In other news, it’s “just a known fact” that the world is flat and that the sun revolves around the earth.  But here’s the difference – the earth isn’t offended because of faulty assumptions about it.  It just keeps on being (roughly) spherical, rotating and orbiting around the sun and generally being its bad self.  It’s one of the perks of being, oh I dunno, a planet that doesn’t have to actually interact with people to do its job.

But when you make assumptions about my husband, you hurt his ability to be an effective parent.  You question everything he does and you tell him he’s wrong just because he’s a stepdad, you don’t just hurt him.  You also hurt me, because I need him to be effective in his role in order for me to be effective in my role as a provider and breadwinner.  You also hurt my children, because they see that it’s okay to treat their dad like that, and because you tell them that he’s not “really” their dad, despite the fact that he’s a better dad than the person you would consider the “real” dad.

No one questions my ability to be a parent.  Because I’m female.  Because I’m their mother.  As if there’s some something magical in my ovaries that grants me the ability to be a parent.  Here’s a clue:  you know why I’m a good mother?  Because I have actively worked at doing things a good mother does every day for the past 12 years.  Practice makes perfect – THAT is what makes me a good mother.  And I get lots of practice.  But here’s the thing – my husband has had a lot of practice being a dad.  It has been his full-time job for over 6 years now.  He knows what he’s doing and I trust him.

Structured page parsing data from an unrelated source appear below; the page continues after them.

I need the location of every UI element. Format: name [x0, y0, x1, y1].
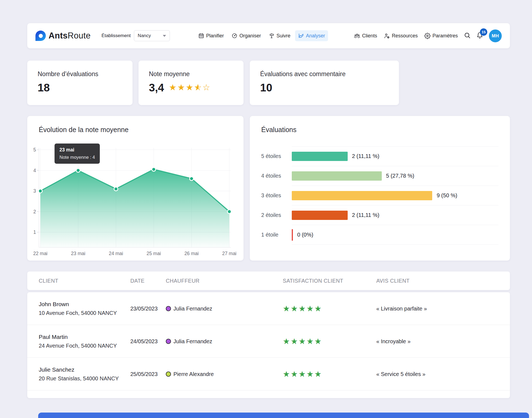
driver-name: Julia Fernandez — [173, 305, 212, 312]
client-address: 24 Avenue Foch, 54000 NANCY — [39, 343, 117, 349]
driver-cell: Julia Fernandez — [166, 305, 212, 312]
tooltip-title: 23 mai — [59, 147, 95, 153]
satisfaction-stars: ★★★★★ — [283, 304, 322, 312]
client-cell: John Brown10 Avenue Foch, 54000 NANCY — [39, 301, 117, 316]
table-row[interactable]: Julie Sanchez20 Rue Stanislas, 54000 NAN… — [27, 358, 510, 390]
nav-analyser[interactable]: Analyser — [295, 30, 328, 41]
nav-suivre[interactable]: Suivre — [266, 30, 293, 41]
review-text: « Service 5 étoiles » — [376, 371, 425, 377]
nav-ressources-label: Ressources — [392, 33, 418, 39]
zero-bar-tick — [292, 229, 293, 241]
bar-chart-row: 1 étoile0 (0%) — [261, 225, 498, 244]
client-address: 10 Avenue Foch, 54000 NANCY — [39, 310, 117, 316]
navbar-right-group: Clients Ressources — [353, 29, 502, 42]
data-point[interactable] — [227, 210, 231, 214]
bar-chart-card: Évaluations 5 étoiles2 (11,11 %)4 étoile… — [250, 116, 510, 261]
column-header-satisfaction: SATISFACTION CLIENT — [283, 278, 343, 284]
establishment-select[interactable]: Nancy — [134, 30, 170, 41]
nav-clients-label: Clients — [362, 33, 377, 39]
star-empty-icon: ☆ — [203, 83, 210, 92]
bar-track: 9 (50 %) — [292, 186, 498, 205]
x-axis-tick-label: 26 mai — [184, 251, 199, 256]
x-axis-tick-label: 24 mai — [109, 251, 123, 256]
bar[interactable] — [292, 171, 382, 181]
nav-ressources[interactable]: Ressources — [383, 31, 418, 41]
column-header-avis: AVIS CLIENT — [376, 278, 410, 284]
rating-stars: ★★★☆★☆ — [169, 83, 210, 92]
client-address: 20 Rue Stanislas, 54000 NANCY — [39, 375, 119, 382]
bar[interactable] — [292, 152, 348, 161]
bar-value-label: 9 (50 %) — [437, 192, 457, 199]
stat-title: Nombre d’évaluations — [38, 70, 122, 78]
bar-chart-row: 3 étoiles9 (50 %) — [261, 186, 498, 205]
search-button[interactable] — [464, 32, 471, 40]
data-point[interactable] — [76, 169, 80, 172]
driver-cell: Pierre Alexandre — [166, 371, 214, 377]
satisfaction-stars: ★★★★★ — [283, 337, 322, 345]
star-full-icon: ★ — [186, 83, 193, 92]
review-text: « Livraison parfaite » — [376, 305, 427, 312]
table-row[interactable]: John Brown10 Avenue Foch, 54000 NANCY23/… — [27, 292, 510, 325]
notification-badge: 15 — [480, 28, 487, 36]
data-point[interactable] — [152, 168, 156, 171]
stat-card-nombre-evaluations: Nombre d’évaluations 18 — [27, 61, 133, 105]
navbar-left-group: AntsRoute Établissement Nancy — [35, 30, 170, 41]
driver-color-dot — [166, 371, 171, 377]
y-axis-tick-label: 5 — [28, 147, 36, 153]
column-header-date: DATE — [130, 278, 145, 284]
client-name: Paul Martin — [39, 334, 117, 340]
x-axis-tick-label: 23 mai — [71, 251, 85, 256]
bar-category-label: 3 étoiles — [261, 186, 292, 205]
data-point[interactable] — [190, 177, 193, 181]
client-cell: Julie Sanchez20 Rue Stanislas, 54000 NAN… — [39, 366, 119, 382]
bar-category-label: 5 étoiles — [261, 146, 292, 166]
tooltip-text: Note moyenne : 4 — [59, 155, 95, 160]
bar-value-label: 2 (11,11 %) — [352, 212, 379, 218]
nav-organiser[interactable]: Organiser — [229, 30, 264, 41]
stat-title: Évaluations avec commentaire — [260, 70, 389, 78]
driver-color-dot — [166, 306, 171, 311]
data-point[interactable] — [114, 187, 118, 191]
y-axis-tick-label: 4 — [28, 168, 36, 174]
stat-card-evaluations-commentaire: Évaluations avec commentaire 10 — [250, 61, 399, 105]
x-axis-tick-label: 25 mai — [147, 251, 161, 256]
stat-value: 18 — [38, 82, 122, 94]
bar-track: 2 (11,11 %) — [292, 146, 498, 166]
resources-icon — [384, 33, 390, 39]
stat-value: 3,4 — [149, 82, 164, 94]
nav-clients[interactable]: Clients — [353, 31, 378, 41]
brand-logo[interactable]: AntsRoute — [35, 31, 91, 41]
footer-accent-bar — [38, 413, 529, 418]
nav-organiser-label: Organiser — [239, 33, 261, 39]
signpost-icon — [269, 33, 275, 39]
table-row[interactable]: Paul Martin24 Avenue Foch, 54000 NANCY24… — [27, 325, 510, 358]
bar-track: 5 (27,78 %) — [292, 166, 498, 186]
y-axis-tick-label: 2 — [28, 209, 36, 215]
bar-track: 2 (11,11 %) — [292, 205, 498, 225]
stat-title: Note moyenne — [149, 70, 233, 78]
star-half-icon: ☆★ — [194, 83, 202, 92]
y-axis-tick-label: 3 — [28, 188, 36, 194]
bar[interactable] — [292, 191, 432, 200]
stat-value: 10 — [260, 82, 389, 94]
notifications-button[interactable]: 15 — [476, 32, 483, 40]
data-point[interactable] — [38, 189, 42, 193]
brand-bold: Ants — [49, 31, 68, 40]
chevron-down-icon — [163, 35, 166, 37]
bar[interactable] — [292, 211, 348, 220]
gauge-icon — [232, 33, 238, 39]
nav-analyser-label: Analyser — [306, 33, 325, 39]
nav-planifier[interactable]: Planifier — [195, 30, 227, 41]
satisfaction-stars: ★★★★★ — [283, 370, 322, 378]
driver-name: Julia Fernandez — [173, 338, 212, 344]
bar-value-label: 0 (0%) — [297, 232, 313, 238]
nav-parametres-label: Paramètres — [432, 33, 458, 39]
bar-category-label: 4 étoiles — [261, 166, 292, 186]
table-header: CLIENT DATE CHAUFFEUR SATISFACTION CLIEN… — [27, 271, 510, 290]
brand-name: AntsRoute — [49, 31, 91, 41]
line-chart-title: Évolution de la note moyenne — [39, 126, 244, 134]
bar-chart: 5 étoiles2 (11,11 %)4 étoiles5 (27,78 %)… — [261, 146, 498, 245]
avatar[interactable]: MH — [489, 29, 502, 42]
nav-parametres[interactable]: Paramètres — [424, 31, 458, 41]
bar-chart-row: 4 étoiles5 (27,78 %) — [261, 166, 498, 186]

How dare you assume that you’re going to have a different conversation with her mother?  How dare you assume that he and I didn’t decide things together as her parents and caretakers?  What kind of an idiot rants and raves about the supposed limits of men’s capabilities and then verbally skewers the embodiment of the person who is better than apparently every man they have known?

I have a radical idea – how about we interact with people as individuals instead of judging them on what’s between their legs?  Never ranted about that before or anything.

(*) I have always thought the term “feminazi” has a lovely ring to it, ever since I heard it on Rush Limbaugh’s radio show as a kid, and I will probably never retire it.

(**) I’m not supposed to know about this, so SHHHHHH!!! Don’t tell my husband.